# Zur Info: Punkt nach DNS Domainname: example.de.



## ComFreek (14. Dezember 2014)

Wusstet ihr, dass ein _fully-qualified DNS domain name_ eigentlich einen Punkt ('.') am Ende besitzt?
Zum Beispiel "example.de." oder "subdomain.example.org.".

Quelle: Trailing Dots in Domain Names


> It's a little-known fact, but fully-qualified (unambiguous) DNS domain names have a dot at the end. People running DNS servers usually know this (if you miss the trailing dots out, your DNS configuration is unlikely to work) but the general public usually doesn't. A domain name that doesn't have a dot at the end is not fully-qualified and is potentially ambiguous. This was documented in the DNS specification, RFC 1034, way back in 1987:
> Since a complete domain name ends with the root label, this leads to a
> printed form which ends in a dot.  We use this property to distinguish between:
> 
> ...



Siehe auch: How can URLs have a dot . at the end, e.g. www.bla.de.?


----------



## Jan-Frederik Stieler (14. Dezember 2014)

HI,
nein ich wußte das nicht. Aber was bedeutet das in der Praxis, sind nun alle domains zweifelhaft oder wie ist das zu bewerten?

Grüße


----------



## SpiceLab (14. Dezember 2014)

Kritisch wird's beim https-Protokoll 

Siehe z.B. https://www.google.de. oder https://www.tutorials.de.


----------



## ComFreek (14. Dezember 2014)

So wie ich das verstanden habe, bezieht sich das nur auf die Domains (!= URIs), die mittels eines DNS in die IP-Adresse umgewandelt werden.

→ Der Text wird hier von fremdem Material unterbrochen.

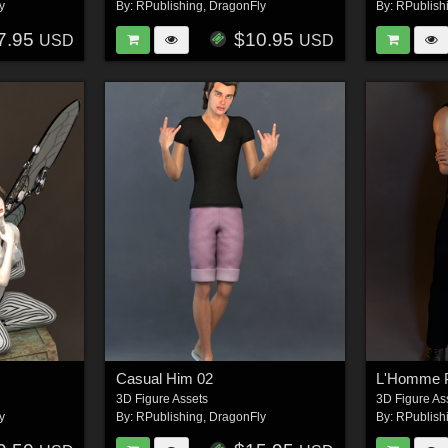
y
By:
RPublishing
,
DragonFly
By:
RPublish
7.95
$10.95
USD
USD
Casual Him 02
L'Homme 
3D Figure Assets
3D Figure As
y
By:
RPublishing
,
DragonFly
By:
RPublish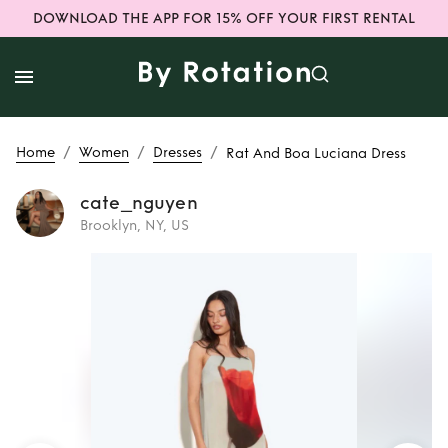
DOWNLOAD THE APP FOR 15% OFF YOUR FIRST RENTAL
/
/
/
Home
Women
Dresses
Rat And Boa Luciana Dress
cate_nguyen
Brooklyn, NY, US
Rent
Rat And Boa
Luciana Dress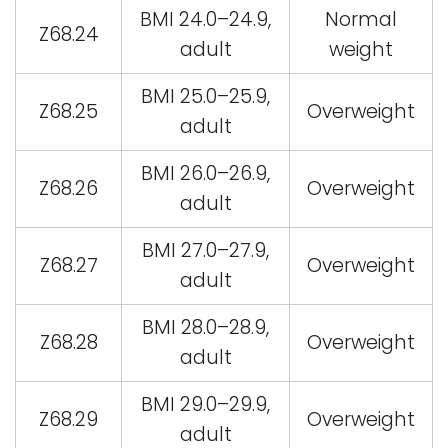
BMI 24.0–24.9,
Normal
Z68.24
adult
weight
BMI 25.0–25.9,
Z68.25
Overweight
adult
BMI 26.0–26.9,
Z68.26
Overweight
adult
BMI 27.0–27.9,
Z68.27
Overweight
adult
BMI 28.0–28.9,
Z68.28
Overweight
adult
BMI 29.0–29.9,
Z68.29
Overweight
adult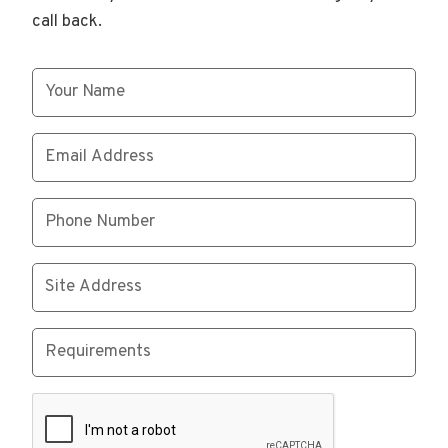
call back.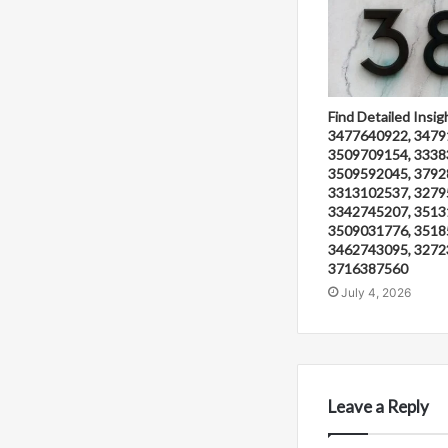
Find Detailed Insig
3477640922, 3479
3509709154, 3338
3509592045, 3792
3313102537, 3279
3342745207, 3513
3509031776, 3518
3462743095, 3272
3716387560
July 4, 2026
Leave a Reply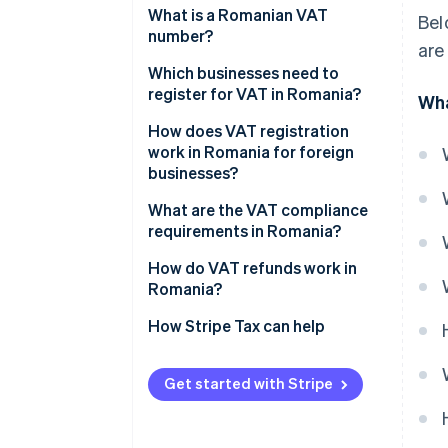
21% standard VAT rate
What is a Romanian VAT
Bel
number?
are
11% reduced VAT rate
Which businesses need to
9% temporarily reduced
register for VAT in Romania?
Wha
housing rate
How does VAT registration
0% VAT rate
work in Romania for foreign
businesses?
VAT-exempt sales
What are the VAT compliance
requirements in Romania?
How do VAT refunds work in
Romania?
How Stripe Tax can help
Get started with Stripe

_google.de_ ist im Gegensatz zu _google.de._ (mit Punkt am Ende) relativ und deswegen nicht eindeutig. Als welche Domain es nun vom DNS interpretiert wird, hängt von der DNS Searchlist ab:

Quelle: Trailing Dots in Domain Names


> What surprises most people is that if you type a multi-label name containing dots, then it's still relative to your DNS searchlist unless you remember the trailing dot on the end to make it fully-qualified. So, if you type "www.someco.com" and you have "comcast.net" in your DNS searchlist then you could end up actually getting "www.someco.com.comcast.net." That web page probably doesn't exist, but it could.



Was ich mich frage, ist, inwiefern aktuelle Browser _google.de_ automatisch zu _google.de._ korrigieren. Eigentlich dürfte kein korrekt arbeitendes Programm diese (ggf. vermeintliche) Korrektur durchführen, da die absolute Domain eben von der DNS Searchlist abhängt.


----------



## sheel (14. Dezember 2014)

Also, gewusst hab ich das, aber nie für beachtenswert gehalten
(letztendlich existiert (vermutlich) nichts irgendwie Öffentliches außer dem einen "üblichen" Relativ-Bereich)

So ziemlich alle Programme, für die das relevant ist, machen stillschweigend einen Punkt dazu,
auch wenn es eigentlich nicht erlaubt ist. Eher Sorgen macht mir das von Spicelab gezeigte Fehlen vom Fehler 

PS: Bezüglich Sicherheit könnte das allerdings interessant sein 
Nur...wirklich vertrauen kann man einem DNS-Server sowieso nicht.


----------



## ComFreek (16. Dezember 2014)

SpiceLab hat gesagt.:


> Kritisch wird's beim https-Protokoll
> 
> Siehe z.B. https://www.google.de. oder https://www.tutorials.de.


Mit IE 11 bekomme ich bei beiden einen Zertifikatsfehler angezeigt.
Mit Chrome nur beim zweiten (, wobei ich den Punkt bei google.de. manuell nach dem ersten Ansurfen eintragen musste).

Zu dem Problem mit den Zertifikatsfehlern habe ich Folgendes gefunden:


serverfault.com: HTTPS and trailing dot in domain
Mozilla Bug-Eintrag
Ein und und noch ein anderer Bug-Eintrag (von mehreren) für Google Chrome.

Der letzte Kommentar beim Bugeintragl für Mozilla Firefox besagt, dass das Zertifikat für tutorials.de (ohne Punkt) für tutorials.de. (mit Punkt) eigentlich gültig sein müsste. Dies wurde aber noch nicht implementiert und wird es auch nicht, weil es keiner nutzt (siehe vorherige Kommentare), sofern ich es richtig rausgelesen habe.


----------



## SpiceLab (16. Dezember 2014)

ComFreek hat gesagt.:


> Mit IE 11 bekomme ich bei beiden einen Zertifikatsfehler angezeigt.


Gleiches gilt für Firefox und Safari (Win).


----------